MLUX (“Machine Learning and User Experience”) is a professional meetup group focused on building a community around the emerging field of human-centered machine learning, meeting in San Francisco for monthly tech talks. We are professional UX Designers and Researchers, Data Scientists, PMs, Developers and everyone in between, and we aim to organize a community that helps foster cooperation, creativity, and learning across the UX and Data Science disciplines. One of the key areas of interest in this field is understanding how to design and use data science effectively and ethically. By partnering with CTSP and AFOG, we are excited to host an event centered around “Designing and using Data Science Ethically,” aimed at Tech professionals to share best practices and lessons learned from the field. MLUX Website: https://www.mluxsf.com/

2018

Morgan Ames and Roel Dobbie

Unpacking the Black Box of Machine Learning Processes

Machine learning has undergone a renaissance of methods in the last six years, and is being quietly introduced into nearly every aspect of our daily lives. In many instances, though, this is handled by private companies deploying proprietary software with little oversight. This results in a widespread impression that machine learning is a ‘black box’ with little hope for supervision or regulation.
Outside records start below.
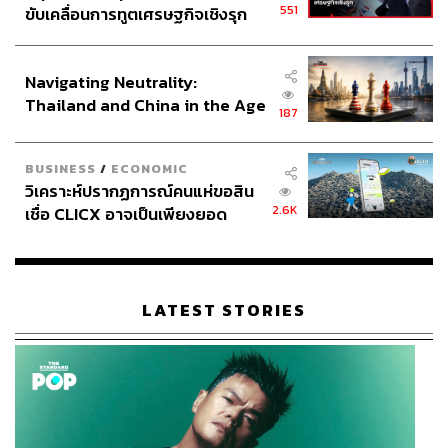
551
ขับเคลื่อนการทูตเศรษฐกิจเชิงรุก
ประกาศหุ้นส่วนยุทธศาสตร์ไทย –
อินโดนีเซีย
Navigating Neutrality:
Thailand and China in the Age
187
of a New Global Order
BUSINESS
/
ECONOMIC
วิเคราะห์ปรากฏการณ์คนแห่ขอสิน
2.6K
เชื่อ CLICX อาจเป็นเพียงยอด
ภูเขาน้ำแข็ง ของปัญหาหนี้ครัว
เรือนไทยที่ถูกซุกไว้
LATEST STORIES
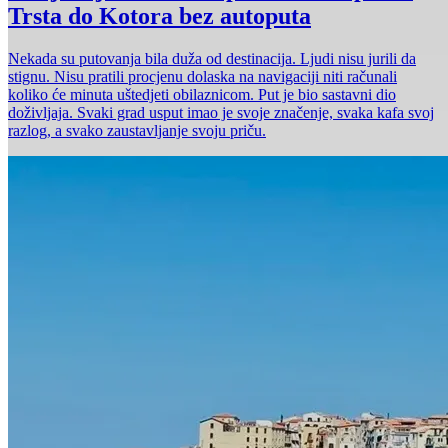
Trsta do Kotora bez autoputa
Nekada su putovanja bila duža od destinacija. Ljudi nisu jurili da
stignu. Nisu pratili procjenu dolaska na navigaciji niti računali
koliko će minuta uštedjeti obilaznicom. Put je bio sastavni dio
doživljaja. Svaki grad usput imao je svoje značenje, svaka kafa svoj
razlog, a svako zaustavljanje svoju priču.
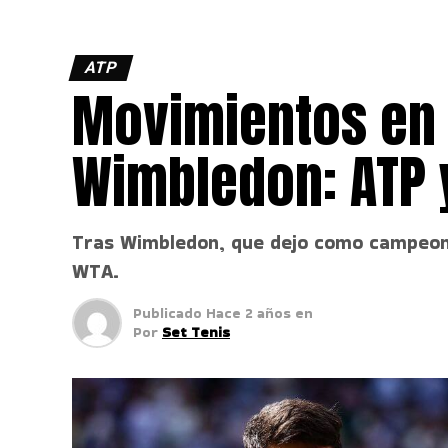
ATP
Movimientos en 
Wimbledon: ATP 
Tras Wimbledon, que dejo como campeones
WTA.
Publicado
Hace 2 años
en
Por
Set Tenis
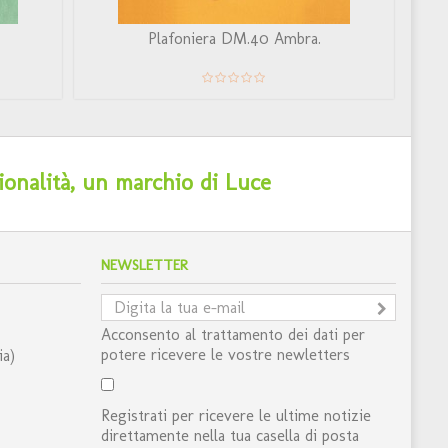
Plafoniera DM.40 Ambra.
ionalità, un marchio di Luce
NEWSLETTER
Acconsento al trattamento dei dati per
potere ricevere le vostre newletters
ia)
Registrati per ricevere le ultime notizie
direttamente nella tua casella di posta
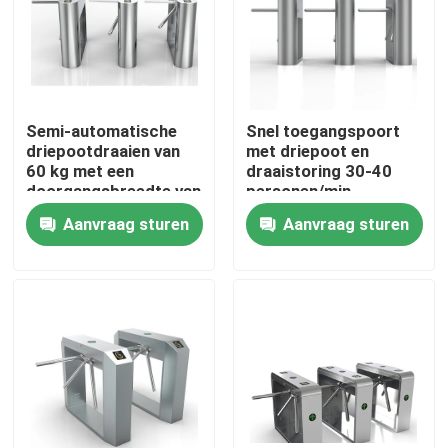
Over ons
Fabrieksreis
Semi-automatische
Snel toegangspoort
driepootdraaien van
met driepoot en
60 kg met een
draaistoring 30-40
Kwaliteitscontrole
doorgangsbreedte van
personen/min
550 mm
Doorgangssnelheid
Aanvraag sturen
Aanvraag sturen
IP54
Contacteer ons
Beschermingsniveau
nieuws
Vraag een offerte aan
Elektronische Turnstile Poorten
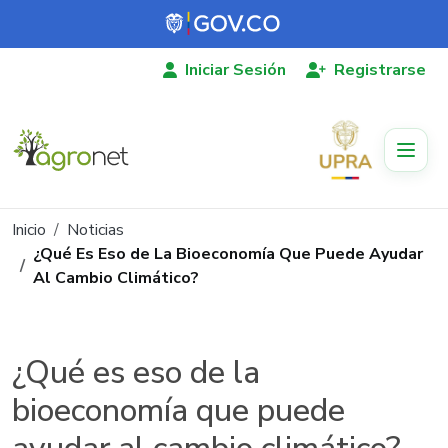
Pasar al contenido principal
Iniciar Sesión
Registrarse
Ruta de navegación
Inicio
Noticias
¿Qué Es Eso de La Bioeconomía Que Puede Ayudar
Al Cambio Climático?
¿Qué es eso de la
bioeconomía que puede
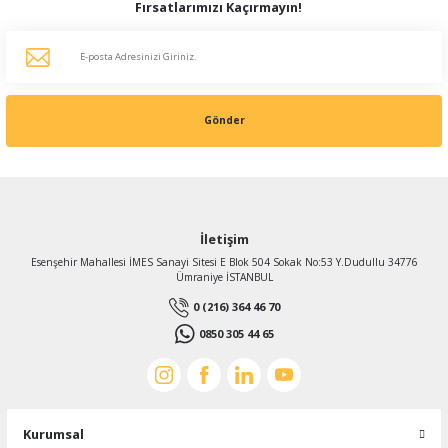
Fırsatlarımızı Kaçırmayın!
8.496,97 TL
%46
4.588,37 TL
KDV Dahildir
Gönder
İletişim
Esenşehir Mahallesi İMES Sanayi Sitesi E Blok 504 Sokak No:53 Y.Dudullu 34776
Ümraniye İSTANBUL
0 (216) 364 46 70
0850 305 44 65
Kurumsal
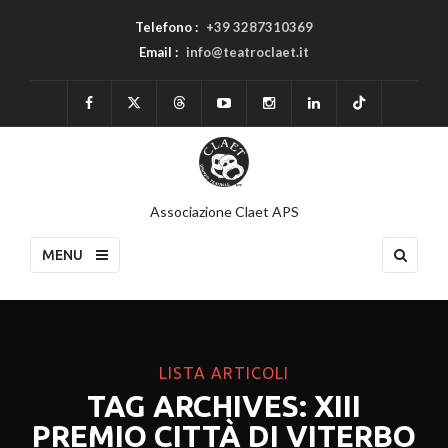
Telefono :
+39 3287310369
Email :
info@teatroclaet.it
Associazione Claet APS
MENU
LISTA ARTICOLI
TAG ARCHIVES: XIII
PREMIO CITTÀ DI VITERBO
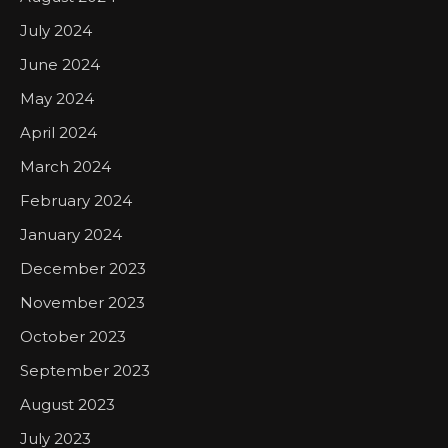
July 2024
June 2024
May 2024
April 2024
March 2024
February 2024
January 2024
December 2023
November 2023
October 2023
September 2023
August 2023
July 2023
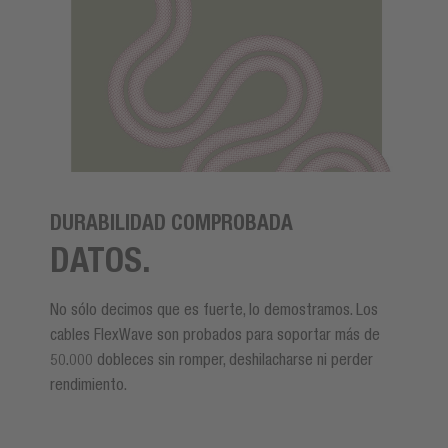
DURABILIDAD COMPROBADA
DATOS.
No sólo decimos que es fuerte, lo demostramos. Los
cables FlexWave son probados para soportar más de
50.000 dobleces sin romper, deshilacharse ni perder
rendimiento.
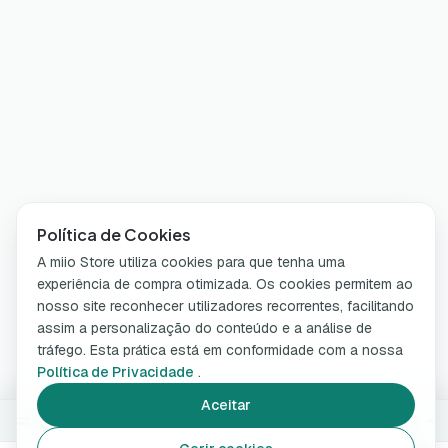
Política de Cookies
A miio Store utiliza cookies para que tenha uma
experiência de compra otimizada. Os cookies permitem ao
nosso site reconhecer utilizadores recorrentes, facilitando
assim a personalização do conteúdo e a análise de
tráfego. Esta prática está em conformidade com a nossa
Política de Privacidade
.
Aceitar
Bosch/Black & Decker
Alterar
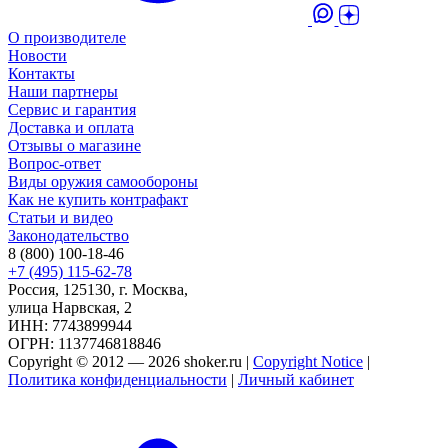
О производителе
Новости
Контакты
Наши партнеры
Сервис и гарантия
Доставка и оплата
Отзывы о магазине
Вопрос-ответ
Виды оружия самообороны
Как не купить контрафакт
Статьи и видео
Законодательство
8 (800) 100-18-46
+7 (495) 115-62-78
Россия, 125130, г. Москва,
улица Нарвская, 2
ИНН: 7743899944
ОГРН: 1137746818846
Copyright © 2012 — 2026 shoker.ru |
Copyright Notice
|
Политика конфиденциальности
|
Личный кабинет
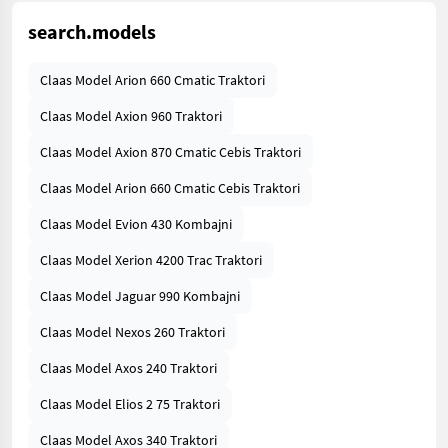
search.models
Claas Model Arion 660 Cmatic Traktori
Claas Model Axion 960 Traktori
Claas Model Axion 870 Cmatic Cebis Traktori
Claas Model Arion 660 Cmatic Cebis Traktori
Claas Model Evion 430 Kombajni
Claas Model Xerion 4200 Trac Traktori
Claas Model Jaguar 990 Kombajni
Claas Model Nexos 260 Traktori
Claas Model Axos 240 Traktori
Claas Model Elios 2 75 Traktori
Claas Model Axos 340 Traktori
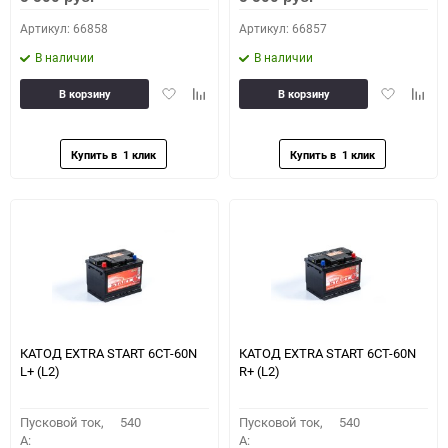
Артикул: 66858
Артикул: 66857
В наличии
В наличии
Добавить
Добавить
Добавить
Доба
В корзину
В корзину
в
к
в
к
избранное
сравнению
избранное
сравн
КАТОД EXTRA START 6СТ-60N
КАТОД EXTRA START 6СТ-60N
L+ (L2)
R+ (L2)
Пусковой ток,
540
Пусковой ток,
540
A:
A:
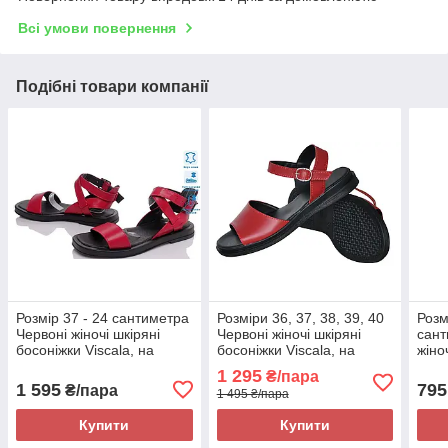
Всі умови повернення
Подібні товари компанії
Розмір 37 - 24 сантиметра
Розміри 36, 37, 38, 39, 40
Розм
Червоні жіночі шкіряні
Червоні жіночі шкіряні
сант
босоніжки Viscala, на
босоніжки Viscala, на
жіно
низькому ходу, легкі та
низькому ходу, легкі та
на н
1 295
₴/пара
зручні
зручні
Horo
1 595
795
₴/пара
1 495 ₴/пара
Купити
Купити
With this project, we aim to join a growing community of researchers focused on unpacking this black box. First, we seek to map the disconnect between public conceptions and the actual processes of machine learning to illuminate how contemporary machine learning is done. Second, we seek to intervene in the process of defining and tuning machine learning models themselves, using the framework of value-sensitive design as a point of departure, to understand the values-related challenges in the design of machine learning systems.